### What to work on
Return all of the entries exactly, but do not include the pictures.

### Given records

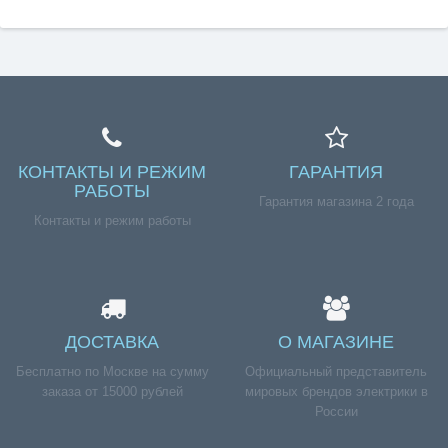
КОНТАКТЫ И РЕЖИМ
ГАРАНТИЯ
РАБОТЫ
Гарантия магазина 2 года
Контакты и режим работы
ДОСТАВКА
О МАГАЗИНЕ
Бесплатно по Москве на сумму
Официальный представитель
заказа от 15000 рублей
мировых брендов электрики в
России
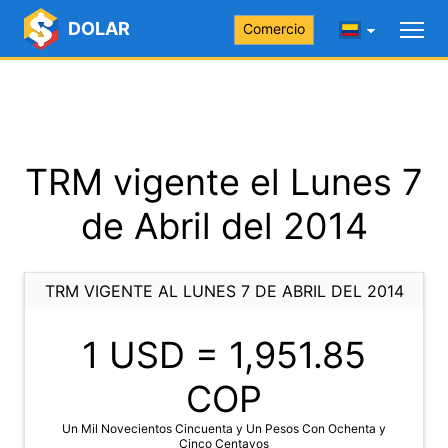
DOLAR
Comercio
TRM vigente el Lunes 7
de Abril del 2014
TRM VIGENTE AL LUNES 7 DE ABRIL DEL 2014
1 USD =
1,951.85
COP
Un Mil Novecientos Cincuenta y Un Pesos Con Ochenta y
Cinco Centavos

### Task output
КОНТАКТЫ И РЕЖИМ
ГАРАНТИЯ
РАБОТЫ
Гарантия магазина 2 года
Контакты и режим работы
ДОСТАВКА
О МАГАЗИНЕ
Бесплатно по Москве на сумму
Официальный представитель
заказа от 15000 рублей
мировых брендов электрики в
России
DOLAR
Comercio
TRM vigente el Lunes 7
de Abril del 2014
TRM VIGENTE AL LUNES 7 DE ABRIL DEL 2014
1 USD =
1,951.85
COP
Un Mil Novecientos Cincuenta y Un Pesos Con Ochenta y
Cinco Centavos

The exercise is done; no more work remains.